Inter-Procedural Walk

sub_90E3F0 implements the inter-procedural step. ptxas does not have a SSA function-summary infrastructure like LLVM's IPSCCP; the inter-procedural propagator is hand-rolled and uses FNV-1a hash tables keyed on the callee's vreg index to look up two parallel state structures:

// sub_90E3F0 — distilled
bool propagate_to_callees(CodeObject *fn, uint32_t *vreg_idx_ptr) {
    uint32_t v = *vreg_idx_ptr;
    // FNV-1a, 32-bit, big-endian byte order:
    //   h = 0x811C9DC5
    //   for each byte b of v (most-significant first):
    //     h = (h ^ b) * 0x01000193
    uint32_t h = 0x811C9DC5u;
    h = (h ^ ((uint8_t)(v))) * 0x01000193u;
    h = (h ^ ((uint8_t)(v >> 8))) * 0x01000193u;
    h = (h ^ ((uint8_t)(v >> 16))) * 0x01000193u;
    h = (h ^ ((uint8_t)(v >> 24))) * 0x01000193u;

    // Two parallel hash tables: forward edges at +288, reverse edges at +328
    callee_record *fwd = lookup(*(table_ptr*)(fn + 296), (table_size(fn+304) - 1) & h, v);
    callee_record *rev = lookup(*(table_ptr*)(fn + 336), (table_size(fn+344) - 1) & h, v);

    // Pull the per-callee state, then call sub_90C180 to merge varying status
    bool changed = sub_90C180(callee_state_at(fn, v), &accumulator);
    if (rev) sub_907A00(&accumulator, rev_state(rev));
    if (fwd) sub_90DBD0(&accumulator, fwd_state(fwd));
    return changed;
}

Constants 0x811C9DC5 and 0x01000193 (FNV-1a 32-bit prime and offset basis) are recovered verbatim from sub_90E3F0 and appear at 0x90e5da..0x90e5cd in the binary.
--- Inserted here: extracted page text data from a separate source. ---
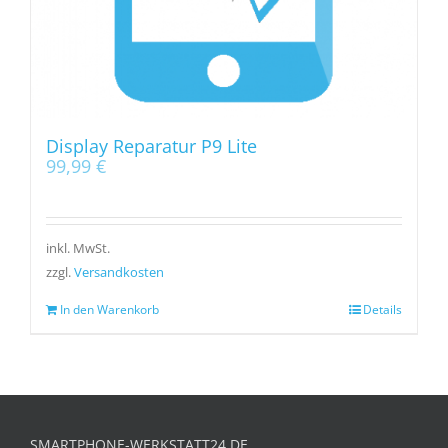
Display Reparatur P9 Lite
99,99
€
inkl. MwSt.
zzgl.
Versandkosten
In den Warenkorb
Details
SMARTPHONE-WERKSTATT24.DE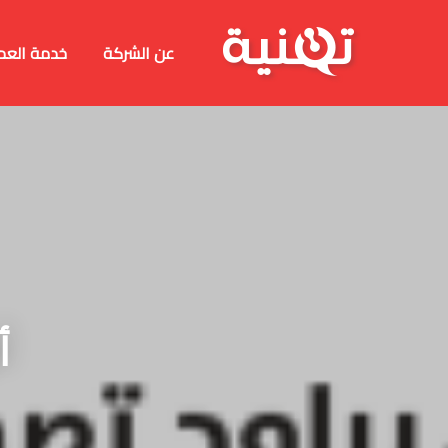
عن الشركة
خدمة العم
أ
The big-endian byte order is unusual for FNV — standard implementations process bytes little-endian — and is a ptxas-specific quirk introduced because the callee-vreg index is stored in the IR as a big-endian-packed 32-bit field for compatibility with the Mercury encoder's operand layout. Confidence: MED (constants and order are HIGH; the rationale is reconstructed from the surrounding Mercury-encoder hash collisions that would arise under little-endian byte order, and is not directly stated in any string).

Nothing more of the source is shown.